# Walmart Sales Forecasting: Feature Engineering Documentation

## Overview

This document outlines the comprehensive feature engineering strategy for the Walmart sales forecasting competition. The approach focuses on creating meaningful features that capture the complex patterns in retail sales data, including temporal trends, promotional effects, economic influences, and store-specific characteristics.

## Core Philosophy

The feature engineering strategy is built on several key principles:

- **Time Series Awareness**: Retail sales are inherently time-dependent with strong seasonal and trend components
- **Business Context**: Features should reflect real-world retail dynamics (holidays, promotions, economic conditions)
- **Hierarchy Capture**: Different stores and departments have unique characteristics that need to be modeled
- **Multi-scale Patterns**: Sales patterns exist at different time scales (weekly, monthly, seasonal, yearly)

## Feature Categories

### 1. Holiday-Related Features

**Purpose**: Capture the significant impact of holidays on retail sales patterns.

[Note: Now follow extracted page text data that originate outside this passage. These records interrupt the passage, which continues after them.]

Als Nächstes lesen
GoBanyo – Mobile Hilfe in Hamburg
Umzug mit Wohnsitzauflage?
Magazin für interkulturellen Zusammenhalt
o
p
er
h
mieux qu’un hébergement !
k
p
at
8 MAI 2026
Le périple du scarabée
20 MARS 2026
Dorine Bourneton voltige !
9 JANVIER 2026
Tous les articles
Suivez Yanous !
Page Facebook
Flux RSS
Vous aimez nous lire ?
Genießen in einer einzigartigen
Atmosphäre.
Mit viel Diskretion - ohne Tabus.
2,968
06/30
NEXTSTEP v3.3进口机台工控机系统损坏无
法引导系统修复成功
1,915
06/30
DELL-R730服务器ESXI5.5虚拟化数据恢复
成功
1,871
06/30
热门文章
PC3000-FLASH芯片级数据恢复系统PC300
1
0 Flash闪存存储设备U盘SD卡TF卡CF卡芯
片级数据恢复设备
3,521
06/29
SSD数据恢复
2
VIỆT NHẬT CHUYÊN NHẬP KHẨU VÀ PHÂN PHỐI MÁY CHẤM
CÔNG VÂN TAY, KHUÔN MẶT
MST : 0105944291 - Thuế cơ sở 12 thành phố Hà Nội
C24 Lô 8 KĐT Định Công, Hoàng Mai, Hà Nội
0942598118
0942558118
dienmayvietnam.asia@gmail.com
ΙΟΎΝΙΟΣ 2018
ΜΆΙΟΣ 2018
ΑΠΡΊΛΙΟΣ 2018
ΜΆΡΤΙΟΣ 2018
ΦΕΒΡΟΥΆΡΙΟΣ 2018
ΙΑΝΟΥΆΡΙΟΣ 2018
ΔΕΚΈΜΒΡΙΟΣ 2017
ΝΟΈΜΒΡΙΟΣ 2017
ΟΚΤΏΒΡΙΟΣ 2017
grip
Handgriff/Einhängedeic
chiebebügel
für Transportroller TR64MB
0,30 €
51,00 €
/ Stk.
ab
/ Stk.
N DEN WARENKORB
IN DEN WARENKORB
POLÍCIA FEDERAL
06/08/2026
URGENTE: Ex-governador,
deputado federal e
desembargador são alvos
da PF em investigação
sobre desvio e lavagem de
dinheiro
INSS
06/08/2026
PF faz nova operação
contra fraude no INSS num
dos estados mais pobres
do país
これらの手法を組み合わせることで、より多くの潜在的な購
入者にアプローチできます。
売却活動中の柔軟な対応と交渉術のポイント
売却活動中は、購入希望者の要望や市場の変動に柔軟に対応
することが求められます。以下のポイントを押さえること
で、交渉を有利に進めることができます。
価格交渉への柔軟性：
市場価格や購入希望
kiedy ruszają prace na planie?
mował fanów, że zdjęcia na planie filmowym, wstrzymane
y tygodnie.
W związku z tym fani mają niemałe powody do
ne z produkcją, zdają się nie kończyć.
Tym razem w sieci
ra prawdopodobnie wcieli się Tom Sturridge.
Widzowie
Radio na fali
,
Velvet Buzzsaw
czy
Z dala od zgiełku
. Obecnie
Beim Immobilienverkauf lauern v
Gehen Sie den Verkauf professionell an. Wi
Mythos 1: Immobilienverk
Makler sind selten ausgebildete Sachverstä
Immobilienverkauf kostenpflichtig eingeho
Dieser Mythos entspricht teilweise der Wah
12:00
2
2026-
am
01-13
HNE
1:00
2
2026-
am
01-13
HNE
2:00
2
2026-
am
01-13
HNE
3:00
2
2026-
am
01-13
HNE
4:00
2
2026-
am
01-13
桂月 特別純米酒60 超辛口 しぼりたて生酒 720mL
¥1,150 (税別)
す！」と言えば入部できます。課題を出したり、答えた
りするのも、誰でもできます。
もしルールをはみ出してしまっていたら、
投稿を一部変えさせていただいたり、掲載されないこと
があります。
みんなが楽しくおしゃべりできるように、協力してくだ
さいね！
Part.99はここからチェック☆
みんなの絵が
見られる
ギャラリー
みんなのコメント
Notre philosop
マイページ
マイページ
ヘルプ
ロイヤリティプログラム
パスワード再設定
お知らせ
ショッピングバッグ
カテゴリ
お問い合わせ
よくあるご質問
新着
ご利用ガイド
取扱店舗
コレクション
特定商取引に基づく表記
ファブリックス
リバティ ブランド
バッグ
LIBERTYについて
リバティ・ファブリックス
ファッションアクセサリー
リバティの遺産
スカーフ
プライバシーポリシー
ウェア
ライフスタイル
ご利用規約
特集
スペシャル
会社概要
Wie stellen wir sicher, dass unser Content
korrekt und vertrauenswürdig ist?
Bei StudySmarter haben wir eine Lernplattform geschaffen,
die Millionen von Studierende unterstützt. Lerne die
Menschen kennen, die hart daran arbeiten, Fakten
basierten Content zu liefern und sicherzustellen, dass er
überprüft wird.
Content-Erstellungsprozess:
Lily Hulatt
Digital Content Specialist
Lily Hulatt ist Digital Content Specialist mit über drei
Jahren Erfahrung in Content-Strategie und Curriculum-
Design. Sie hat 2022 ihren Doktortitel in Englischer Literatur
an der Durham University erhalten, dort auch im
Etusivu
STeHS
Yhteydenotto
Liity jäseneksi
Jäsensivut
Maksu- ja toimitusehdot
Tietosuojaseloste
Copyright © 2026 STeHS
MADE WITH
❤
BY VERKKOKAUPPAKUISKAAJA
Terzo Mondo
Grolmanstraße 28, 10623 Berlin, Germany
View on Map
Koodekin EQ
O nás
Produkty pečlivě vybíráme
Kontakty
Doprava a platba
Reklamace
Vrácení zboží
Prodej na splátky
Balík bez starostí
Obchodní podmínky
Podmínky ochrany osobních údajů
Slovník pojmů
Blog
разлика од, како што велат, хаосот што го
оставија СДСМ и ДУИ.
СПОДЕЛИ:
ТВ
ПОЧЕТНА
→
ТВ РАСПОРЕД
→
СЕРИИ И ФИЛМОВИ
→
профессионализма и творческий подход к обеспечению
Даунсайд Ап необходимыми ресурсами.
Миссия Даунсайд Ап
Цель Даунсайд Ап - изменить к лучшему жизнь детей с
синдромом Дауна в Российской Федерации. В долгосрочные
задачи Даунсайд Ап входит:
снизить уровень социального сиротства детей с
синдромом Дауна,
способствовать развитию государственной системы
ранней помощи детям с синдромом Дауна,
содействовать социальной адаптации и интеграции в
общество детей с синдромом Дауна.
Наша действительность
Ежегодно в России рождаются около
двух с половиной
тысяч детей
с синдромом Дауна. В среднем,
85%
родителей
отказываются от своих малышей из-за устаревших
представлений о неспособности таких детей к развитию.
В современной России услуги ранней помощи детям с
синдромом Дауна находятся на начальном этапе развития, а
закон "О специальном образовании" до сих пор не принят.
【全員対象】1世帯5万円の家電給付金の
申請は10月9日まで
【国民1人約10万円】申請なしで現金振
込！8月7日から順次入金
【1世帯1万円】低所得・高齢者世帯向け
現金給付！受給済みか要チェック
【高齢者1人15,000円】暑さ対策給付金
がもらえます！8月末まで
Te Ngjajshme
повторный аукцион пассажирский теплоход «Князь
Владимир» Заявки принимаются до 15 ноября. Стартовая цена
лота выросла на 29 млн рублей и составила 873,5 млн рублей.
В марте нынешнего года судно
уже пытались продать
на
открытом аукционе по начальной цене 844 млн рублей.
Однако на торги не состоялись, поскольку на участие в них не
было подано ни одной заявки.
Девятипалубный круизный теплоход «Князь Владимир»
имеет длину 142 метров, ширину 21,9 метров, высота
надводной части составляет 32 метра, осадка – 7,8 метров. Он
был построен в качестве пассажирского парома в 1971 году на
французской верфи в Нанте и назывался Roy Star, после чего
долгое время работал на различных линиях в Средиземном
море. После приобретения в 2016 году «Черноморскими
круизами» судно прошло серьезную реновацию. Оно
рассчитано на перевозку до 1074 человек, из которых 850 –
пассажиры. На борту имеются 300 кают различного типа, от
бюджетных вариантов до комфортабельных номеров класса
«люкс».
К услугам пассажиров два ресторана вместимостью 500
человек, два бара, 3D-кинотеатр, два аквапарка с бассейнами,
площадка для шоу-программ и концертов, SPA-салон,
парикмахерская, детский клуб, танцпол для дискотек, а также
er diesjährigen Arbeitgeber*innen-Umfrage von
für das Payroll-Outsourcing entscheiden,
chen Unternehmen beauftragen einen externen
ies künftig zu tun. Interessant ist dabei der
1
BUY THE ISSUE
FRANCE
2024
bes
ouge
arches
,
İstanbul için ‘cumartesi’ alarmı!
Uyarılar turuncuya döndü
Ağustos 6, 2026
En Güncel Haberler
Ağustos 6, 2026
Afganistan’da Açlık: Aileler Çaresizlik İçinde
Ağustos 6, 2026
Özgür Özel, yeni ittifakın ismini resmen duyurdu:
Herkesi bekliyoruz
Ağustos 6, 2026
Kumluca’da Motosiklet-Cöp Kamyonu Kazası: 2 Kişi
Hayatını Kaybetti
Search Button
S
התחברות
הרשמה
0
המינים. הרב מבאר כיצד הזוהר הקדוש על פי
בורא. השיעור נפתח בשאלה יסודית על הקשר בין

#### Core Holiday Features
- **`Holiday_Weight`**: Assigns higher weight (5.0) to holiday weeks vs. regular weeks (1.0)
  - *Rationale*: Holiday sales are typically more volatile and important for revenue
  
- **`Pre_Holiday`**: Binary indicator for the week before a holiday
  - *Business Logic*: Customers often shop in advance of holidays
  
- **`Post_Holiday`**: Binary indicator for the week after a holiday
  - *Business Logic*: Post-holiday sales often show different patterns (returns, clearance)

#### Implementation Notes
- Uses grouped shift operations to maintain store-department granularity
- Fills missing values with 0 (non-holiday assumption)

### 2. Temporal Features

**Purpose**: Capture cyclical and seasonal patterns in sales data.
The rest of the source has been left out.